Chan ran unopposed for a second term in 2011. In 2006, before she was ultimately chosen, there were 13 candidates.
New rules for the election aim to bring more transparency and fairness to the process — but much still happens outside of public scrutiny, in private meetings with country representatives.
One candidate so far has hired a public affairs firm to make his case. And that is Tedros Adhanom of Ethiopia. He has hired the US-based Mercury Public Affairs to help him win the $260,000-a-year job.
While a separate new code of conduct encourages candidates to be transparent about their campaign activities and funding, its recommendations aren’t binding.
Tedros’ campaign says East African countries including Kenya and Rwanda are pooling resources to support him, but they didn’t say how many countries or how much money.
And the Ethiopian candidate has hired U.S.-based Mercury Public Affairs to help him with his bid. The company would not disclose how much that contract is worth.
“His candidacy has support from many countries outside of Africa, … in every region of the world,” said Molly Toomey, a vice president with the firm.
Neither of the other two officially in the running has hired an outside firm, they said.
Douste-Blazy said his travel expenses during his campaign are paid by the French government and said his per diem is about €100. He also said he has paid for many hotels out of his pocket.
“I’ll disclose all my spending and urge everyone to do the same,” he said.
Pakistan’s Nishtar said she was going by the book and taking advantage of WHO regional committee meetings for her campaign.
“Regarding the campaign budget, I am being sponsored by the government of Pakistan and no one else,” she said. “I am pledging in my manifesto that I will voluntarily make my own electoral campaign financing a matter of public record for scrutiny,” she said.

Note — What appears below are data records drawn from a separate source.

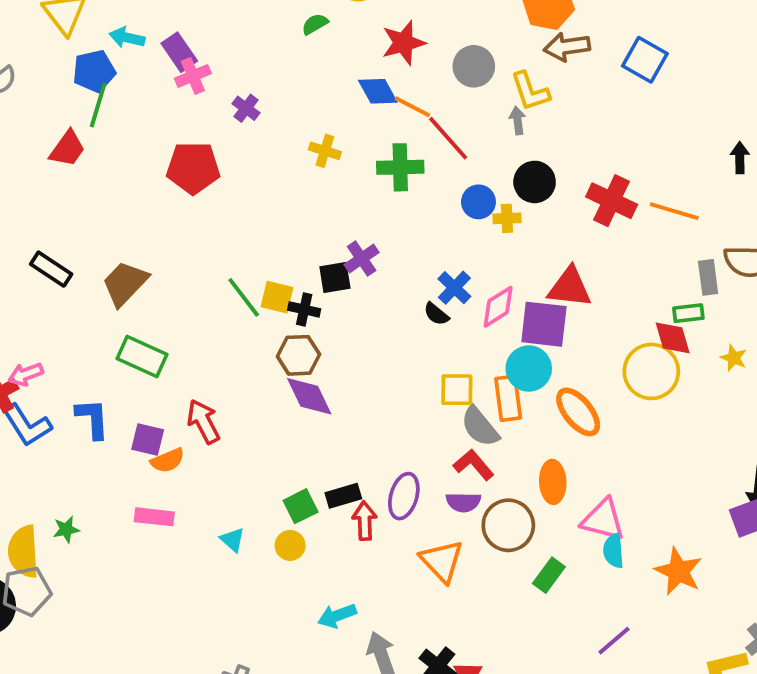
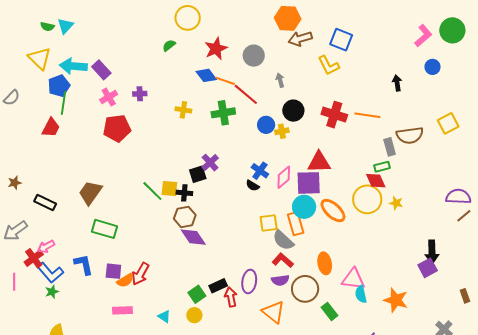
cyan arrow: (127, 38) -> (73, 66), size x1.5
pink cross: (193, 76) -> (109, 97), moved
yellow L-shape: (530, 91) -> (329, 65), moved
purple cross: (246, 108) -> (140, 94), turned -32
black rectangle: (51, 269) -> (45, 202), moved
yellow star: (734, 358) -> (396, 203), moved
orange ellipse: (578, 412) -> (333, 211), moved
red arrow: (203, 422) -> (140, 274), moved, turned -115
green star: (66, 529) -> (52, 292), moved
green rectangle: (549, 575) -> (329, 311), turned -66

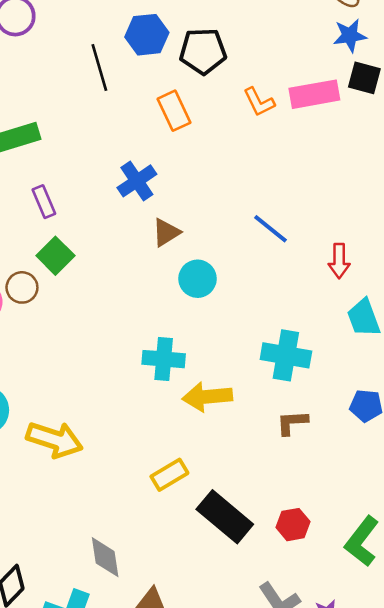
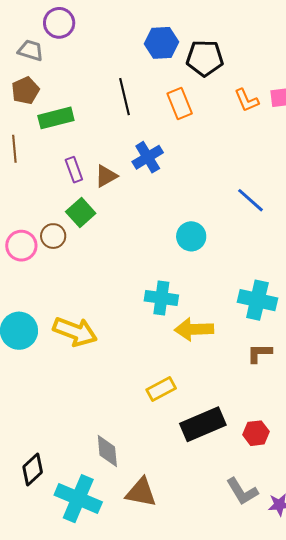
black line: (99, 67) -> (125, 97), moved
brown triangle: (166, 232) -> (106, 176), moved
yellow arrow: (55, 440) -> (75, 332), moved
black rectangle: (225, 517) -> (203, 424), turned -66

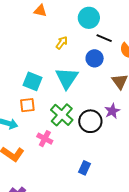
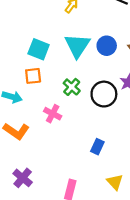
blue circle: (95, 58) -> (107, 46), moved
green cross: (62, 115) -> (72, 87), size x0.7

At the same time, like many international institutions, the question of “whose turn” it is to run the agency is in play.
Leaders in the agency’s 68-year history have come from Brazil, Canada, Denmark, South Korea, Norway and Japan. One acting director general was from Sweden.
The African Union has thrown its support behind Tedros’ candidacy and argues it’s time for the continent to have more high-profile international roles.
“It seems that people are looking at whose turn it is, what region of the world. That’s a shame — we should be looking at who’s the best candidate we can find in the world,” said Merson, of the Duke Global Health Institute.
In October, member countries will get to interact with the candidates on a password-protected forum hosted on the agency’s website.
On November 1, a live forum will kick off, where all candidates will get to make their pitch to country officials in no more than 30 minutes and then answer questions, with the whole interview lasting no longer than an hour. All will be out of reach of the media.
In January 2017, WHO’s executive board will secretly vote on a short list of up to five candidates. The board’s 34 members will then interview those candidates and whittle the list to three names to submit to the World Health Assembly in May.
The candidates will be allowed to address the Assembly for up to 15 minutes before the final secret electronic vote. If none gets the two-thirds majority required to win in the first round of voting, a simple majority will do.
The new director general will then take office July 1, 2017.